Open data collection is announced to create a large model of the kazakh language "Kaz LLM"
To create and launch a large-scale model of the kazakh language, National Information Technologies JSC (NITEC JSC) is starting to use the service of the leader in the field of machine learning – Hugging Face. An open data collection will be organized on the platform, which can be joined by the professional IT community of Kazakhstan and open data holders.
What is Hugging Face?
Hugging Face is a leading platform for sharing machine learning research, using which users can develop tools and build AI models. Users of the platform interact with open source code, making artificial intelligence more accessible and fostering a culture of knowledge sharing and progress. Hugging Face helps share AI models that other companies use in their work, including Google, Microsoft Corp, Amazon, Meta Platforms Inc and others. As of 2023, more than 1.2 million users were registered on the platform, and nearly 30 million people visited the site in January 2024 alone. Residents of the USA, China, Japan and India are among the most active users of the service.
What is it for?
The creation of a modern linguistic model of the Kazakh language is an important step towards strengthening Kazakhstan's digital independence and promoting national culture in the global digital space. The first step in creating a language model is data collection.

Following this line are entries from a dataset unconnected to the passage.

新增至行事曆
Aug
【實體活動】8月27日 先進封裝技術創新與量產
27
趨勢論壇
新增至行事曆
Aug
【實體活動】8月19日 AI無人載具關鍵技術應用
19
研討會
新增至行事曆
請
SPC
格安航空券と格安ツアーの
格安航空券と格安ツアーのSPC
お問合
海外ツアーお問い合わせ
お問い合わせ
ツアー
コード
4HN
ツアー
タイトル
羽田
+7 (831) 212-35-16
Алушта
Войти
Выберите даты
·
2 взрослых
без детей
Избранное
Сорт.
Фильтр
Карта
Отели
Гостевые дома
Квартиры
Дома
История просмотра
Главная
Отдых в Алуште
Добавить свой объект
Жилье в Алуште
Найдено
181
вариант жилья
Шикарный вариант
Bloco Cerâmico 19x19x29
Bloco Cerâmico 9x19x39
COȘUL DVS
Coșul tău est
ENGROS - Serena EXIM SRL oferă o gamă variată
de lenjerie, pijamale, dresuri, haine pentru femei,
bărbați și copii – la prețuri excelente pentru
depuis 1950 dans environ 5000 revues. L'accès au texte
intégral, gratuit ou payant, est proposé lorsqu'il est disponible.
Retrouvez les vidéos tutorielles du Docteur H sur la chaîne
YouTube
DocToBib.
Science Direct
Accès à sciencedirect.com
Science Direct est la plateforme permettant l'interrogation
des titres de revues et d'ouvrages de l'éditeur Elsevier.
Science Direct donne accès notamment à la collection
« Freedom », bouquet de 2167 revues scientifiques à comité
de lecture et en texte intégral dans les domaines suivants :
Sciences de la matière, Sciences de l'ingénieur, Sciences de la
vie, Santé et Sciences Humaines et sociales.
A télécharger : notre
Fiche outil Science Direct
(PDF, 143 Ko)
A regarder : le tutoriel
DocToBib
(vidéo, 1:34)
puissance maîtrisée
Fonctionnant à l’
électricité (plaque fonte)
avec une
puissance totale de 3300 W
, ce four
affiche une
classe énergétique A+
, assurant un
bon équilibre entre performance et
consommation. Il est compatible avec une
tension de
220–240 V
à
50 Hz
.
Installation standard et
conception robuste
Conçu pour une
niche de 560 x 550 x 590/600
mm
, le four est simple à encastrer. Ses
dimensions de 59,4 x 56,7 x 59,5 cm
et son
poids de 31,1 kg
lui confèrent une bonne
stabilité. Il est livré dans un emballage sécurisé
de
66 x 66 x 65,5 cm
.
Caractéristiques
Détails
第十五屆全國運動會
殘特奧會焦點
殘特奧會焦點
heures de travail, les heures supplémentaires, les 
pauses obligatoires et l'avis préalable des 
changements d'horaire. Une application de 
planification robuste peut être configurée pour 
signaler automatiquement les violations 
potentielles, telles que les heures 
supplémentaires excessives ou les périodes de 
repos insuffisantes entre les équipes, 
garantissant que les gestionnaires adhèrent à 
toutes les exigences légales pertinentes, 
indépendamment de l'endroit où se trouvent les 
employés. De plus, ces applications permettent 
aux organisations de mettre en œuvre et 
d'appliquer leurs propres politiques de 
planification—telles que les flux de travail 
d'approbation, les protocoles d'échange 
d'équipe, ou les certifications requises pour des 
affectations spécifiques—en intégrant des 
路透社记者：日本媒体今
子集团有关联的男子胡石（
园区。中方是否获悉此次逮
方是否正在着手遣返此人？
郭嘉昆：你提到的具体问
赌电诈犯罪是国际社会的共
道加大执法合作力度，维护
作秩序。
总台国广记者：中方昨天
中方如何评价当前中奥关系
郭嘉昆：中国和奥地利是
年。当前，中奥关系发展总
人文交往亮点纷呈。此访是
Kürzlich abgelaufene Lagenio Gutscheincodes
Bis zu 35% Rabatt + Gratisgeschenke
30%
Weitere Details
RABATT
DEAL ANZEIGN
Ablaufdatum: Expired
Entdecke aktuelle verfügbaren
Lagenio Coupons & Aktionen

As a result of the data collection, a high quality Kazakh natural language processing (NLP) model will be created. In the future, this will help to improve not only automatic translation, but also the quality and accuracy of text processing in the Kazakh language as a whole.
Representatives of the professional IT community and open data holders can join the data collection process. Data collection will be carried out on a specially created account of NITEC JSC. Users can log in to the platform and upload files to their account huggingface.co/nitec. Text files of different styles and genres in the Kazakh language in txt, .csv, .json formats can be downloaded.